The idea advanced that containment is an answer ignores history. Containment most certainly has not been working. I disagree with the noble Baroness, Lady Williams of Crosby, about that. Although it has had its successes in its time, neither the inspectors nor sanctions were inhibiting the pursuit of weapons of mass destruction by this regime. Does anyone doubt that only the real and credible threat of force has achieved the return of the UN inspectors? Resolution 1441 demands full co-operation from Iraq and is a final and last chance which the regime is patently not taking.
Although I am not a lawyer, I really have problems understanding how anyone can raise fears about international law being breached by military action against Iraq. Chapter 7 specifically allows the use of force and Saddam has failed to comply with 23 separate obligations under a series of resolutions under Chapter 7. I said when the House was recalled last September that, as someone who had spent the last 12 months of her government service completely immersed in the Gulf crisis and the war of 1990–91, I felt a sense of de ja vu. It gives me no pleasure to have to say that that sense has only become stronger.
I agree with my right honourable friend the Prime Minister in his intellectually powerful and moving speech in Glasgow, when he said that what we are seeing, in the way Saddam is playing at co-operation with the inspectors, is a repeat of the 1990s. Even the very faces around Saddam's military council table are exactly the same. Those of us who have seen all of this before know only too well how this game goes: the serial last-minute concessions, always with a twist of a qualification; visits and interviews with western politicians; the parading of the Christian religion of Tariq Aziz; and so on and so on.

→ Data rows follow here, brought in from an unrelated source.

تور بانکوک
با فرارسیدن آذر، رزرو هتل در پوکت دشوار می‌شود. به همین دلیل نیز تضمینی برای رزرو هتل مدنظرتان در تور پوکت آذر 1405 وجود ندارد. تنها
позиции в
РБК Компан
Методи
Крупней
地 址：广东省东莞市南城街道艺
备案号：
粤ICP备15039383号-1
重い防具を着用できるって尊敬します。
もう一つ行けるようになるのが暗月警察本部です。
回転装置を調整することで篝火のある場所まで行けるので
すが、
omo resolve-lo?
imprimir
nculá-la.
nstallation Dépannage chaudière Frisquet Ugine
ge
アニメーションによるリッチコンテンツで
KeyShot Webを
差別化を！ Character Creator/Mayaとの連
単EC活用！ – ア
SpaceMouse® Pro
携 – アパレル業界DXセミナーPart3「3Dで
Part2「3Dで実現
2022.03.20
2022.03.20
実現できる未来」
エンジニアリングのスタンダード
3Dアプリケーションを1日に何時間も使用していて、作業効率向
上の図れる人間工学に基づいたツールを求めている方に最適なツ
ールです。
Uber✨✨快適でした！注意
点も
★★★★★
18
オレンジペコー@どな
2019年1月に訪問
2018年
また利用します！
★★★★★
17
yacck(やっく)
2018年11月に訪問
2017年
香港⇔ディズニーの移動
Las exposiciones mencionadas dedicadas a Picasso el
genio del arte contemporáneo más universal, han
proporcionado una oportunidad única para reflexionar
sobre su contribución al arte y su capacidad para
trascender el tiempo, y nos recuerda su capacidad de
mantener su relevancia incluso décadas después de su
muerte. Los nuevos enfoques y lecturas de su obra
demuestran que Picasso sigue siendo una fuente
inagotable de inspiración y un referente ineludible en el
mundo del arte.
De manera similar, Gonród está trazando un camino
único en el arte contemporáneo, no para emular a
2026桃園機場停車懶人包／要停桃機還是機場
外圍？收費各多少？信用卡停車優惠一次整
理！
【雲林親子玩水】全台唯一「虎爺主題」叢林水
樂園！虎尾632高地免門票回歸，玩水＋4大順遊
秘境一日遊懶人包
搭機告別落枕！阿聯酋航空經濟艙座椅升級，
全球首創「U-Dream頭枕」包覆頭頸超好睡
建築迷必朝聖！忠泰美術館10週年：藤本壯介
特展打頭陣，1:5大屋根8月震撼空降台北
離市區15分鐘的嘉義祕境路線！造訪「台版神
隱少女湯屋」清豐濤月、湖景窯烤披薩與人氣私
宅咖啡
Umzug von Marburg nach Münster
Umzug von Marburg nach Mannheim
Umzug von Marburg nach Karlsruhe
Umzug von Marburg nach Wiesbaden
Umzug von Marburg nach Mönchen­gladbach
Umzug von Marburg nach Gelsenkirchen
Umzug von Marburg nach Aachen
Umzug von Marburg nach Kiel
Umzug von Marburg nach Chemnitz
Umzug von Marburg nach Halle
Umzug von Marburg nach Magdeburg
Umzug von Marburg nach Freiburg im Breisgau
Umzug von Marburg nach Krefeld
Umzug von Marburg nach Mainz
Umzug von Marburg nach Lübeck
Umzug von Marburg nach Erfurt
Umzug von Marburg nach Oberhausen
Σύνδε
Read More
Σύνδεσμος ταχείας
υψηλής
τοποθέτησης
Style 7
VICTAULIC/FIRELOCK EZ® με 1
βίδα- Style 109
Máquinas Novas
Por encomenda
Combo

Twelve years after the UN gave him 15 days to disarm—15 days, my Lords—Resolution 1441 gave him a final opportunity to disarm. As my right honourable friend the Prime Minister has said—most recently in his Statement yesterday—if Saddam really takes the opportunity and starts to co-operate, the inspectors can have as long as it takes. But if the evasion continues, there has to be action now. It cannot be that 1441's "serious consequences" turn out only to mean an increased number of inspectors or an extension of inspection time. As my noble friend the Minister made clear today in her comprehensive introduction to this debate, "serious consequences" really have to mean "serious consequences".
As someone who was in the hall in Glasgow listening very carefully to the Prime Minister's speech, which I have subsequently re-read several times, I want to say that the point I heard and understood the Prime Minister making about morality was not, as the media would have it, the case for the morality of war, but rather he was addressing those who are understandably disturbed about the possible consequences of war and the morality of causing those consequences and saying that there were consequences of not taking military action and that these also are disturbing, and morality has to come into that, too.
I have to say to your Lordships that that point has great personal resonance for me. In over 22 years of government service, through many stressful and difficult decisions and situations in my career, there is one outstandingly painful experience which troubles me still, and that is the massacre in 1991 by Saddam of the Shia in Basra and southern Iraq. He was able to massacre them because we stopped our military action earlier than might have been expected. There were issues raised then, too, about international law and a public outcry about continuing to fight and kill Iraqi soldiers after Kuwait had been liberated. But the consequences of us not taking the required action were terrible. Surely there has to be a question of our moral responsibility for not taking action then, and there are surely lessons to be learnt today.
War is always bad but it is not always the worst option. The stark choice is Saddam's: disarm now or be disarmed.